Seule l’ouverture des archives du Vatican permet de mettre une lumière nouvelle sur ce qui s’est réellement passé, en complétant ainsi ce que l’on pouvait savoir à partir des archives en Allemagne et aux Etats Unis essentiellement. La question se pose de savoir comment réinterpréter le matériel ancien à la lumière des données nouvelles. Les historiens se réjouissent, les faiseurs d’opinion soit y abondent, soit se taisent en attendant une bonne occasion pour…. agir.

L’ouverture des archives personnelles du pape gardées au Vatican permet de confronter bien des images plus ou moins préfabriquées avec la réalité qui se dessine souvent autrement, pour ne pas dire franchement à l’opposé. Ici comme partout la méfiance à l’égard d’une vérité préfabriquée est de mise.

L’étude de la chercheuse de la Sorbonne démontre que la fidélité au régime de Vichy n’était pas synonyme de l’impossibilité du sauvetage des juifs. La remarque est importante, si l’on sait que, à l’époque, 80% de la population française était pétainiste.

Pour aller un peu plus en détail et ceci dans le but de montrer la complexité de la situation surtout en termes de communication, il est à noter que parmi 57 évêques qui ont porté secours aux juifs, seulement six ont répondu publiquement à l’appel au secours lancé par le pape Pie XII. 

Ce qui est aussi à noter, c’est que la plupart d’évêques connaissaient personnellement le pape qui dans les années trente était secrétaire d’État du Saint-Siège. Durant la guerre, le Vatican envoya d’importantes sommes destinées à permettre aux juifs d’échapper au désastre, tout comme à d’autres réfugiés internés en France. 

Les prises de parole du pape en faveur des secours à porter aux juifs largement relayées en France encourageaient les catholiques à agir. 

Je ne sais pas si les paysans polonais d’un village de la région de ma naissance qui ont caché deux femmes juives dans une cave, mère et fille, fille devenue mon professeur de littérature polonaise au lycée, étaient au courant de cet appel. Fortement improbable, mais ils l’ont fait au risque de leur vie et celle de tout le village, car le prix à payer n’était pas le même suivant le pays.

Toujours est-il que Pie XII, très proche des catholiques français, soutenait leurs initiatives dans ce sens, sans la moindre hésitation.

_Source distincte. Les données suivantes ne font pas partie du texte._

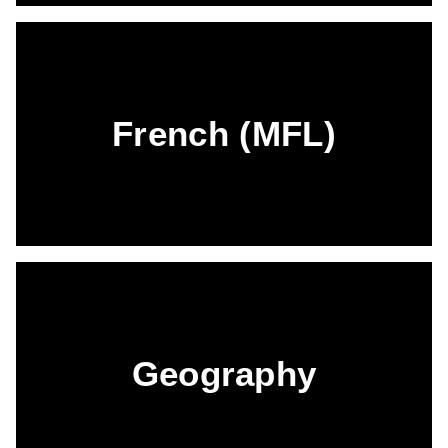
French (MFL)
Geography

Le maître de mon noviciat que j’ai passé en France était un ancien collaborateur du pape. Il agissait en son nom pour sauver des milliers des juifs de Rome, où il séjournait durant la seconde guerre mondiale.

Pour bien comprendre un tel déploiement d’activités de la part du pape et des hiérarques catholiques français (sans oublier les catholiques laïques, mais c’est sans doute pour une autre fois), il faut avoir à l’esprit le fait qu’ils étaient en contact régulier avec le Vatican et le bureau spécialement chargé de porter le secours aux juifs durant le pontificat de Pie XII, la où travaillait mon maître du noviciat.

Et la rencontre heureuse avec l’ancien archevêque de Marseille, cardinal Coffy, m’a donné l’occasion d’apprendre sur les activités de ce genre à la frontière suisse, où il s’est trouvé chez son oncle prêtre, dont le presbytère était devenu un lieu de refuge et de transfuge.

D’après les travaux historiques menés dans ce domaine et relatés par l’article, un quart des Juifs français furent déportés dans les camps de concentration durant la seconde guerre mondiale. Ce qui veut dire 76 milles parmi 320 milles juifs français. Mais ces chiffres ne tiennent pas compte du sort ô combien plus cruel réservé aux juifs réfugiés d’Allemagne, des Pays-Bas ou d’ailleurs et coincés en France avec leur statut de réfugiés qui les rendaient bien plus vulnérables encore. La famille du cardinal Lustiger était de ceux-là.

Parmi les hiérarques français à qui on a décerné le titre de Juste parmi les Nations se trouvent deux cardinaux, Pierre Fermier de Lyon et Jules Saliège de Toulouse. Mais aussi cinq évêques : de Montauban, de Nice, de Clermont, de Toulouse et de Marseille, tous de la zone libre. Mais je n’ai pas le temps de vérifier en quoi cela pourrait être intéressant. 

Mais aussi deux prêtres qui sont devenus évêques, Pierre-Marie Puech d’Albi et Daniel Pézeril de Paris que j’ai eu la chance de croiser étant jeune prêtre, vicaire dans une paroisse parisienne. 

Au lendemain de la guerre, le général De Gaulle a demandé la démission de quatre évêques français, qui, eux, s’étaient compromis de façon active avec le gouvernement de Vichy. Ce n’est pas le sujet de l’article auquel je me réfère, mais c’est le sujet de l’histoire de l’Eglise catholique dans son rapport au pouvoir politique et ses velléités d’allégeance que celui-ci engendre en sa faveur. 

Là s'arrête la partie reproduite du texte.